I have been reading a thought-provoking and enlightening book by John Bradshaw titled Healing the Shame that Binds Us. The author talks about ‘toxic shame’, wherein a person can come to believe that his whole self is fundamentally flawed and defective(instead of knowing his limitations, moral obligations and potential, which is termed ‘healthy shame’). He goes on to explain how unexplained and concealed feelings of this nature in early childhood operate destructively in adult personalities and interpersonal relationships.

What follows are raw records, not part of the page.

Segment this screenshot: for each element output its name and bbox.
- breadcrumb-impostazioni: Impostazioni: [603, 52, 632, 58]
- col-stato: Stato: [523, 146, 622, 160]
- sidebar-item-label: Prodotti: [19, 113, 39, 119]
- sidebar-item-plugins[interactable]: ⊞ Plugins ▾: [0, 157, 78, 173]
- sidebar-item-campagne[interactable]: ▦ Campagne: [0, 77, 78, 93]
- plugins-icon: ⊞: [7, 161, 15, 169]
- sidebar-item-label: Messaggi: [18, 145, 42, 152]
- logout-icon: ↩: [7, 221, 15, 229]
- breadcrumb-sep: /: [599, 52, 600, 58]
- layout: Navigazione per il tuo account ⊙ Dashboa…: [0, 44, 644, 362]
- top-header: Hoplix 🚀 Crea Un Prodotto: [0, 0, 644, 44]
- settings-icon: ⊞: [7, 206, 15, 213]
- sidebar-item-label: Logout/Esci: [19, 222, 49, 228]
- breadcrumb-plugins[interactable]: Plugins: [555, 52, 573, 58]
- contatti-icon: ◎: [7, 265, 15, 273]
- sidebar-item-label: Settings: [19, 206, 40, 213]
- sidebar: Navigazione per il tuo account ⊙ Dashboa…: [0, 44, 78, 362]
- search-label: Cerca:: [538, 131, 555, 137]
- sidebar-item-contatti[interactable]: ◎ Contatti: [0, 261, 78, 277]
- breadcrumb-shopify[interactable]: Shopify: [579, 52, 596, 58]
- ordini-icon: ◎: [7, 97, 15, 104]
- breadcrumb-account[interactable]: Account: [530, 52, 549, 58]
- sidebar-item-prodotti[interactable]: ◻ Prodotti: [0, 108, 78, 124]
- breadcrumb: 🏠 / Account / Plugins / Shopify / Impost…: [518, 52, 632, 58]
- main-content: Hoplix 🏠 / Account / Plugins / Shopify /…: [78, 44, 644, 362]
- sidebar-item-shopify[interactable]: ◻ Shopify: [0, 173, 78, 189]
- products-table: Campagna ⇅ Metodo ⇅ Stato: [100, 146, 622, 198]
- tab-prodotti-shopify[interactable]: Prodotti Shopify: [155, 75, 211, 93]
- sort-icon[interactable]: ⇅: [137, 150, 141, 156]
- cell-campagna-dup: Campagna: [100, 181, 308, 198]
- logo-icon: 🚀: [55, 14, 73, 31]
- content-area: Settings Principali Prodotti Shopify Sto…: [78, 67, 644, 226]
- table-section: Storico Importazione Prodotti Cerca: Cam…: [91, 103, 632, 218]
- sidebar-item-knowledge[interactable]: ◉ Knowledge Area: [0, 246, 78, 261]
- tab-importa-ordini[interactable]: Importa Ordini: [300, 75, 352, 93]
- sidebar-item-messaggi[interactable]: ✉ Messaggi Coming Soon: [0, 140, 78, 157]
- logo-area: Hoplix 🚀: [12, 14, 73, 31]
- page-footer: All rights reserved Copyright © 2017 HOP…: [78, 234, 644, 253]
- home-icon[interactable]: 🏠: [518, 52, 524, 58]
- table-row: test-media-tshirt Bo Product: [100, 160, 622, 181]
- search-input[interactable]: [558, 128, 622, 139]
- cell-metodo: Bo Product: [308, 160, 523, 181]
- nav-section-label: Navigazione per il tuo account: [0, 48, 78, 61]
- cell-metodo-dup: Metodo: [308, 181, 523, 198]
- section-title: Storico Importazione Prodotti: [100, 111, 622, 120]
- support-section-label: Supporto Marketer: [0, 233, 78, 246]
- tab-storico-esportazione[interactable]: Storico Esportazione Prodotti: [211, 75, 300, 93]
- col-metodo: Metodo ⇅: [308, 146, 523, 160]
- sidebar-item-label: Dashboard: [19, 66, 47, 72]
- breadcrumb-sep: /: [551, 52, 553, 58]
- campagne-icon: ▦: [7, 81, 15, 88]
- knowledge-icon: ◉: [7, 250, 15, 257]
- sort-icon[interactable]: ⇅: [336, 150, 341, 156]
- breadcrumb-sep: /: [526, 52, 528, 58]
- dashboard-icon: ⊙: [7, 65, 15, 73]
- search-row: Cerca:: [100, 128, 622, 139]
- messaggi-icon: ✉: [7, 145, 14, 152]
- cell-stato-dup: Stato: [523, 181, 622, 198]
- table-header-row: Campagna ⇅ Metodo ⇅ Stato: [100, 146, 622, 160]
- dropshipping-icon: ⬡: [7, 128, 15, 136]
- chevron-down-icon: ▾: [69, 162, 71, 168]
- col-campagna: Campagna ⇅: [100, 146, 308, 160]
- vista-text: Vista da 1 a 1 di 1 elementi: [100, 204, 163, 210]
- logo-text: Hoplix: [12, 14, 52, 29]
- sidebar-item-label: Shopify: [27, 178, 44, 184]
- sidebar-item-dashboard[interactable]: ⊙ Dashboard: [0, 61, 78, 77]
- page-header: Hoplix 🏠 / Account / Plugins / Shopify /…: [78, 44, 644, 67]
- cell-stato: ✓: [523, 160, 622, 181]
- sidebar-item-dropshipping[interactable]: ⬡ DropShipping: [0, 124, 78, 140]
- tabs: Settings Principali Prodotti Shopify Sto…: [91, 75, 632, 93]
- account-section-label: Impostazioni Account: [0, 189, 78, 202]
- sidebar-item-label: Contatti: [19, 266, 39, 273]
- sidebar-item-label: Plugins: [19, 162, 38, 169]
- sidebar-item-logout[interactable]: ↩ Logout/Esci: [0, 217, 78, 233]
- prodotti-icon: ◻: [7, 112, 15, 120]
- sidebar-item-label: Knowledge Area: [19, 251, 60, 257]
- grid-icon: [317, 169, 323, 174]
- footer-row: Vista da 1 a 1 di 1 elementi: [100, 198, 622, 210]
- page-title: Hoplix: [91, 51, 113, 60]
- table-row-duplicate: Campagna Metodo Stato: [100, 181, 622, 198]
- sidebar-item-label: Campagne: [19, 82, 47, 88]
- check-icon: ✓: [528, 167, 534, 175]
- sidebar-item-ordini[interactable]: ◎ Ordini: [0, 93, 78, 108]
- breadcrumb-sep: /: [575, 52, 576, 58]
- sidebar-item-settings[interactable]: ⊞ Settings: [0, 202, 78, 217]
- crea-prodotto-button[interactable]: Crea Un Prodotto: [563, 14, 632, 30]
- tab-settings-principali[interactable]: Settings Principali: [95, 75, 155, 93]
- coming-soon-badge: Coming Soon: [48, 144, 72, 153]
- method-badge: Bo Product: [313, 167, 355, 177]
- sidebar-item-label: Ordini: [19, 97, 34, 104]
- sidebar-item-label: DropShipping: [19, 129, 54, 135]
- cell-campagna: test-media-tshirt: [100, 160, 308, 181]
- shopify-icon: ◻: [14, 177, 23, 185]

My thoughts went back to numerous children I have met in the outpatient clinics who complain of vague symptoms around their exam time. It is quite a challenge for a pediatrician because we have to be sure that we are not overlooking something significant, and tactfully interact with the child and parents. And many times we conclude that the child is suffering from what is termed somatization disorder. This is a condition where the child has one or more physical complaints for which appropriate medical evaluation reveals no explanatory conclusion. The symptoms are brought on due to anxiety and emotional conflicts that the child is unable to come to terms with. A certain biological sensitivity to somatic feelings could predispose such children to developing symptoms and studies suggest that it is also possible that a person’s body might develop increased sensitivity of nerves associated with pain and those responsible for pain perception, as a result of chronic exposure to stress.
Such being the case it is so crucial for these kids to be understood. Evidence suggests that kids who have a history of physical or sexual abuse are more likely to have this disorder, and it is more common in girls. Somatizing has a significant association with the temperament of the child, experience of life events and psychiatric problems, all of which should be recognized for proper management. Complaints can vary from aches and pain, altered bowel habits to even blindness and transitory paralysis. The diagnosis is made after excluding serious conditions and addressing the family and learning environment of the child with appropriate questionnaires.
Parents often shame children to avoid making them cowardly or needy, but this can permanently affect their relationship. When their feelings are not validated, children develop complex and disturbing inner states and this lays the foundation for alienation, self doubt, depression and compulsive behaviors. It is therefore imperative that children be loved for themselves rather than for their achievements and performances. We must accept them fully, support them whole-heartedly, and give them space to be different. As parents, we need to invest time and attention to direct their problem solving strategies from the early years.